Eyes wide, she gazed down at poor MacDermot’s face. “What happened?”
“Nothing I can’t handle,” MacDermot teased. “Apparently, I’m tough like that.” Laughing, the pair hugged, then the girl hugged Smith and finally Malone.
“How’s it been going?” MacDermot asked the girl.
“Eh.” Not exactly a ringing endorsement.
Finally, Crush knew he had to find out more about what was going on here. It was driving him nuts. “Who are these kids?” he asked Van Holtz, his voice low.
Crush thought there might be some backpedaling or bullshit. There wasn’t.
“Hybrids,” Van Holtz immediately replied. “They didn’t have homes and it’s hard for them to mainstream into full-human society, so we take them in. That’s Hannah,” he said, glancing at the bear hybrid. “She’s been with us for a bit now.” He leaned in, lowered his voice even more. “Dee-Ann and Blayne rescued her from a dogfighting ring.”
Horrified the girl had been used that way, Crush still had to ask, “Did you recruit her?”
Van Holtz shook his head. “After what she and some of these other kids have been through? No. Although, they have the option to join us when they’re twenty-one. But not before then. We’re just giving them a place to crash, an education, and some options. Everyone deserves options.”
“But shouldn’t you be helping them mainstream?”
“Well—”
A good-sized shaggy-haired dog ran out into the hallway, spun in circles for several seconds, and shot off.
“That was Abby.”
“Does she always run around as—”
“Yes. She also begs for food, scratches at the door to be let in or out, and snaps at flies, which is always entertaining. But we’re working on her.”
“Hey,” Smith reminded them. “We left them BPC bears sittin’ up front. Not sure we want little Abby around them.”
Hannah sighed. Deeply. “I better go get her.”
“If Abby gets on your nerves, Hannah, why do you watch out for her?” Van Holtz asked with a small smile.
“One word,” she replied. “Blayne.”
“Can’t handle the sobbing?”
“Can you?”
The girl had a point. Crush knew he couldn’t handle it.
Hannah started off, but Abby suddenly returned. Sliding into the middle of the hallway, she barked and barked, then ran back the way she’d come.

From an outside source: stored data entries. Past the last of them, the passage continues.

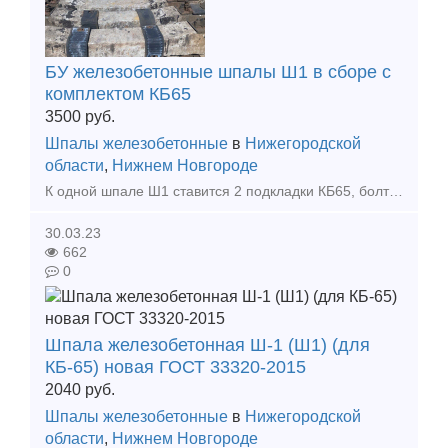
БУ железобетонные шпалы Ш1 в сборе с
комплектом КБ65
3500
руб.
Шпалы железобетонные
в
Нижегородской
области
,
Нижнем Новгороде
К одной шпале Ш1 ставится 2 подкладки КБ65, болты закладные, болты клеммные и прокладки к ним 328 и 143(74) (все Б/У) Есть возможность поставить с новыми прокладками, цена увеличится но зато понадежн
30.03.23
662
0
Шпала железобетонная Ш-1 (Ш1) (для
КБ-65) новая ГОСТ 33320-2015
2040
руб.
Шпалы железобетонные
в
Нижегородской
области
,
Нижнем Новгороде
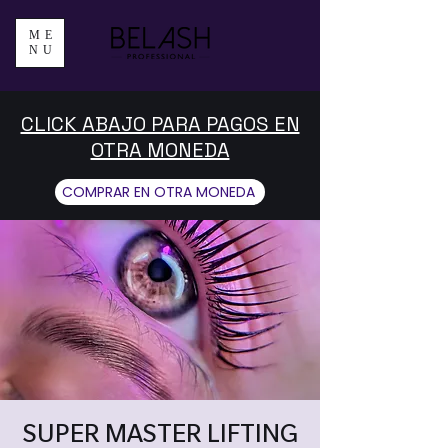
ME
NU
CLICK ABAJO PARA PAGOS EN
OTRA MONEDA
COMPRAR EN OTRA MONEDA
SUPER MASTER LIFTING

Knowing a panicked bark when he heard one, Crush didn’t think twice before going after the girl and everyone else. But the naked, blood-covered male lion in the middle of the reception area did take him by surprise, though.
Cella stopped when she saw the naked, blood-covered male stretched out on the floor. Her gaze went to Charlene. “What the hell?

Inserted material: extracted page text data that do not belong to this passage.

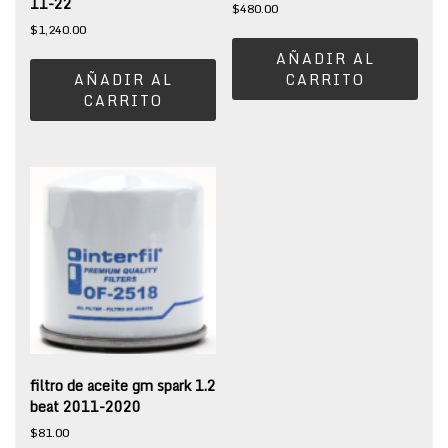
11-22
$
480.00
$
1,240.00
AÑADIR AL
AÑADIR AL
CARRITO
CARRITO
filtro de aceite gm spark 1.2
beat 2011-2020
$
81.00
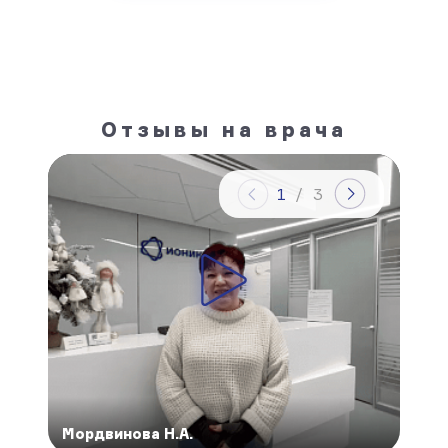
Отзывы на врача
1
/
3
Мордвинова Н.А.
Тит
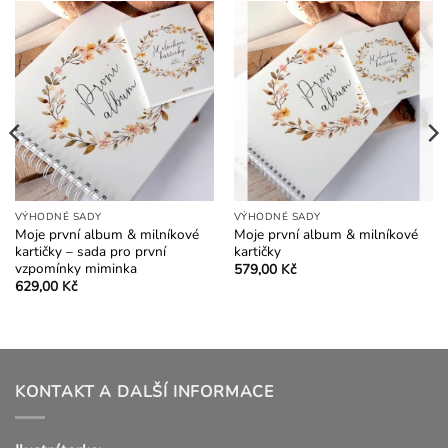
VÝHODNÉ SADY
VÝHODNÉ SADY
Moje první album & milníkové
Moje první album & milníkové
kartičky – sada pro první
kartičky
vzpomínky miminka
579,00
Kč
629,00
Kč
KONTAKT A DALŠÍ INFORMACE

“He’s been shot,” Charlene told them. “A couple of times.”
“Charlene,” Van Holtz ordered, “call Dr. Hayes. He’s probably on the medical floor.”
Crouching on one side of the lion’s body, with Smith on the other, Cella reached over and pushed his still-growing mane out of his face. “Oh, shit.”
“You know him?” Smith asked.
“Mikey Callahan. His ma’s gonna lose her mind.”
Gold eyes opened and looked into Cella’s face. “Cella.”
“Baby boy, what happened?”
“Bad day.”
“He’s with KZS?” Smith asked.
“No. I’ll explain later.”
“He’s been hunted,” one of the grizzlies said.
Cella glanced up. She’d forgotten all about the BPC grizzlies. “How do you know that?”
He crouched beside her, pointed at Mikey’s bicep. “Here you can see he was given a drug to keep him lion. Look at his neck. He was chained while human, then forced to shift.”
“Forced?”
“While KZS and the Group have been going after pissant hybrid dogfights, the bears have been focusing on the real hunters going after real shifters. Their methods have improved.”